THE DAFFODIL MYSTERY
CHAPTER I
AN OFFER REJECTED
"I am afraid I don't understand you, Mr. Lyne."
Odette Rider looked gravely at the young man who lolled against his
open desk. Her clear skin was tinted with the faintest pink, and there
was in the sober depths of those grey eyes of hers a light which would
have warned a man less satisfied with his own genius and power of
persuasion than Thornton Lyne.
He was not looking at her face. His eyes were running approvingly over
her perfect figure, noting the straightness of the back, the fine poise of
the head, the shapeliness of the slender hands.
He pushed back his long black hair from his forehead and smiled. It
pleased him to believe that his face was cast in an intellectual mould,
and that the somewhat unhealthy pastiness of his skin might be
described as the "pallor of thought."
Presently he looked away from her through the big bay window which
overlooked the crowded floor of Lyne's Stores.

He had had this office built in the entresol and the big windows had
been put in so that he might at any time overlook the most important
department which it was his good fortune to control.
Now and again, as he saw, a head would be turned in his direction, and
he knew that the attention of all the girls was concentrated upon the
little scene, plainly visible from the floor below, in which an unwilling
employee was engaged.
She, too, was conscious of the fact, and her discomfort and dismay
increased. She made a little movement as if to go, but he stopped her.
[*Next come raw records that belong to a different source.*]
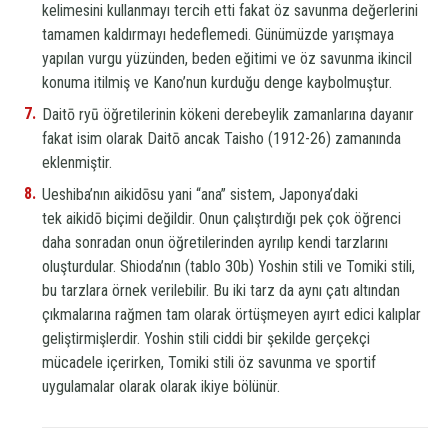
kelimesini kullanmayı tercih etti fakat öz savunma değerlerini
tamamen kaldırmayı hedeflemedi. Günümüzde yarışmaya
yapılan vurgu yüzünden, beden eğitimi ve öz savunma ikincil
konuma itilmiş ve Kano’nun kurduğu denge kaybolmuştur.
Daitō ryū
öğretilerinin kökeni derebeylik zamanlarına dayanır
fakat isim olarak
Daitō
ancak Taisho (1912-26) zamanında
eklenmiştir.
Ueshiba’nın
aikidō
su yani “ana” sistem, Japonya’daki
tek
aikidō
biçimi değildir. Onun çalıştırdığı pek çok öğrenci
daha sonradan onun öğretilerinden ayrılıp kendi tarzlarını
oluşturdular. Shioda’nın (tablo 30b) Yoshin stili ve Tomiki stili,
bu tarzlara örnek verilebilir. Bu iki tarz da aynı çatı altından
çıkmalarına rağmen tam olarak örtüşmeyen ayırt edici kalıplar
geliştirmişlerdir. Yoshin stili ciddi bir şekilde gerçekçi
mücadele içerirken, Tomiki stili öz savunma ve sportif
uygulamalar olarak olarak ikiye bölünür.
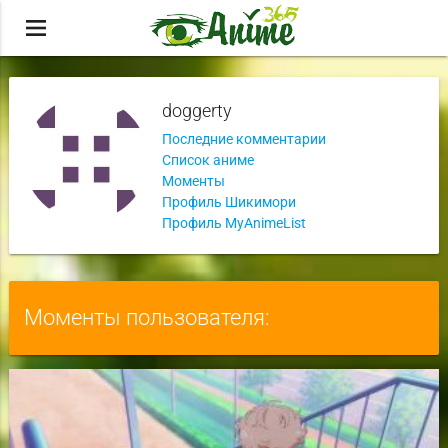
menu
doggerty
Последние комментарии
Список аниме
Моменты
Профиль Шикимори
Профиль MyAnimeList
Моменты пользователя:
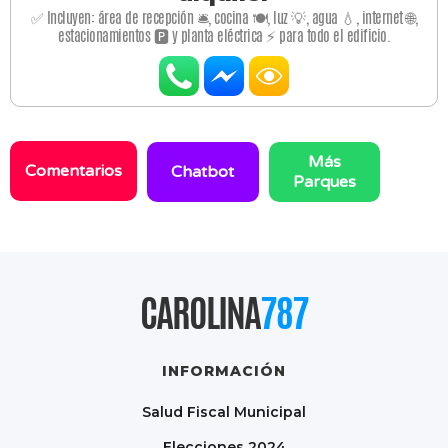
✅ Incluyen: área de recepción 🛎️, cocina 🍽️, luz 💡, agua 💧, internet 🌐,
estacionamientos 🅿️ y planta eléctrica ⚡ para todo el edificio.
Más
Comentarios
Chatbot
Parques
CAROLINA
787
INFORMACIÓN
Salud Fiscal Municipal
Elecciones 2024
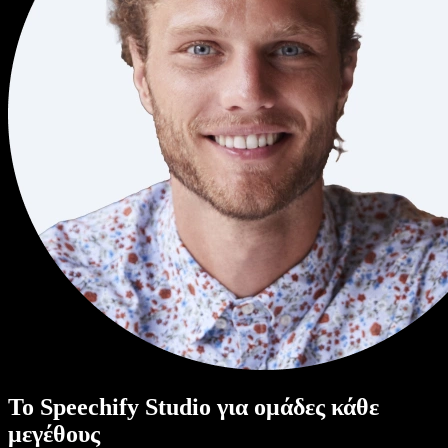
Το Speechify Studio για ομάδες κάθε
μεγέθους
"You don't understand, Odette," he said. His voice was soft and
melodious, and held the hint of a caress. "Did you read my little book?"
he asked suddenly.
She nodded.
"Yes, I read--some of it," she said, and the colour deepened on her face.
He chuckled.
"I suppose you thought it rather curious that a man in my position
should bother his head to write poetry, eh?" he asked. "Most of it was
written before I came into this beastly shop, my dear--before I
developed into a tradesman!"
She made no reply, and he looked at her curiously.
"What did you think of them?" he asked.
Her lips were trembling, and again he mistook the symptoms.
"I thought they were perfectly horrible," she said in a low voice.
"Horrible!"
He raised his eyebrows.
"How very middle-class you are, Miss Rider!" he scoffed. "Those

verses have been acclaimed by some of the best critics in the country as
reproducing all the beauties of the old Hellenic poetry."
She went to speak, but stopped herself and stood with lips compressed.
Thornton Lyne shrugged his shoulders and strode to the other end of
his luxuriously equipped office.
"Poetry, like cucumbers, is an acquired taste," he said after a while.